Use of the harmonic system in total hip arthroplasty: a prospective, comparative, observational study



Year of publication 2010
Type Article in Periodical
Magazine / Source Hip International
MU Faculty or unit

Faculty of Medicine

Field Traumatology and orthopaedic surgery
Keywords Harmonic scalpel; Total hip arthroplasty; Ultrasonic
Description We compared technical issues, postoperative outcomes and surgical complications of total hip arthroplasty when using the harmonic scalpel (HS) when compared with conventional techniques (CT) in a prospective, comparative observational study. Thirty patients undergoing total hip arthroplasty were assessed. Operative time, blood loss in drains, postoperative pain, soft tissue injury and complications were recorded.
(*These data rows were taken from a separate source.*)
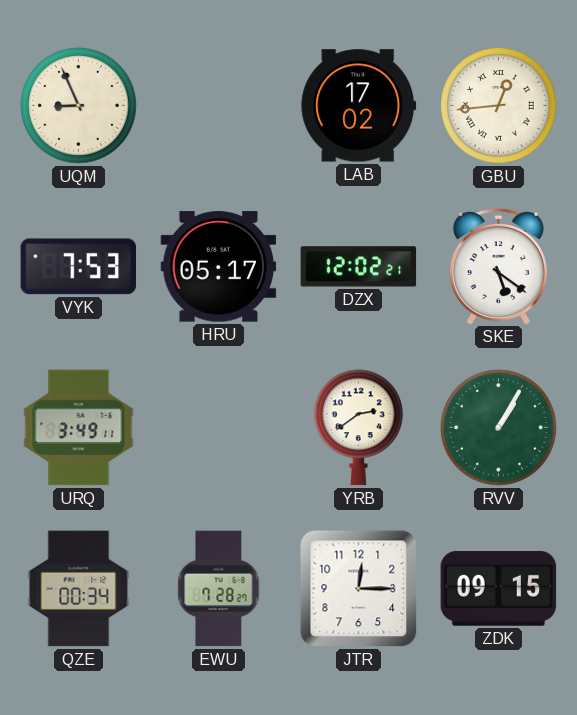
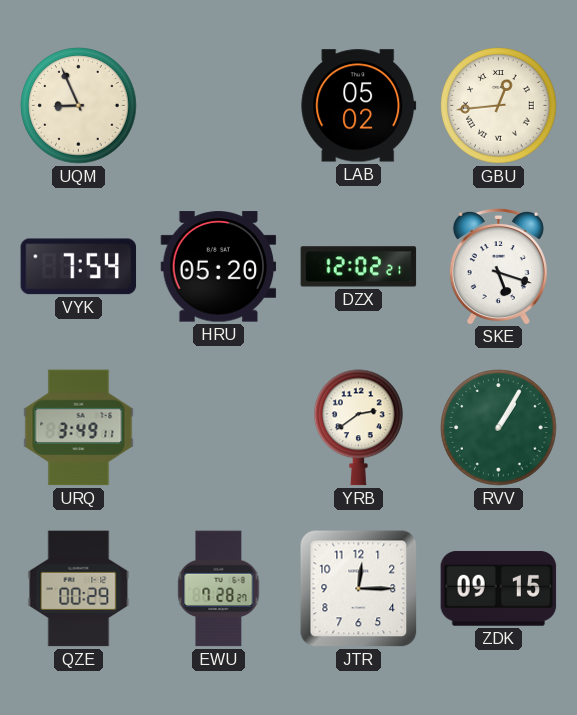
LAB: 17:02 -> 05:02
VYK: 7:53 -> 7:54
HRU: 05:17 -> 05:20
SKE: 5:21 -> 5:18
QZE: 00:34 -> 00:29
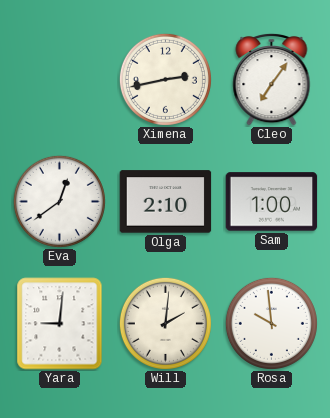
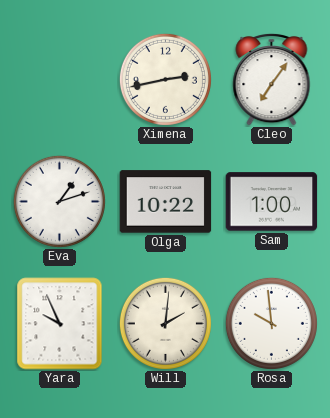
Eva: 12:39 -> 1:12
Olga: 2:10 -> 10:22
Yara: 9:01 -> 9:56
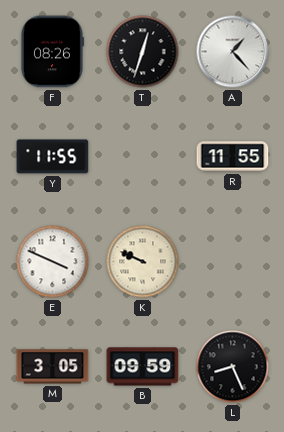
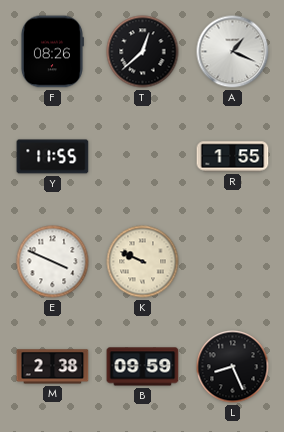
T: 12:33 -> 12:38
A: 1:23 -> 1:19
R: 11:55 -> 1:55
M: 3:05 -> 2:38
We found no significant differences between the HS and CT groups at baseline. Mean operative time was longer in the HS group compared with the CT of total hip arthroplasty (61 minutes vs. 54 minutes; P<0.05). We found no difference in postoperative pain using a visual analogue scale score, or use of paracetamol. The use of tramadol was reduced in the HS group compared to CT group at the 7th day (83.3mg vs. 113.3 mg; P<0.05). Drainage volume was significantly lower in the HS group at 24 hours (332 ml vs. 429 ml; P<0.05) and at 48 hours (429 vs. 537 ml; P<0.05). C-reactive protein blood levels were significantly lower in the HS group 75mg/l vs. 96mg/l at the third day (P<0.05) and 26mg /l vs. 54mg /l at the seventh day (P<0.01). Creatine kinase blood levels were significantly lower in the HS group at 3 and 7 days (2.4 ukat/l compared to 5.3 ukat/l at the 3rd day (P<0.01), respectively 1.1 ukat/l compared to 1.8 ukat/l at the 7th day (P<0.01). We found no significant differences in blood myoglobin levels between the two groups. The use of the HS may reduce postoperative pain, drainage volume, and soft tissue injury in patients undergoing total hip arthroplasty, which may justify the cost of the technique. The use of HS may have further applications in revision hip arthroplasty and tumour surgery.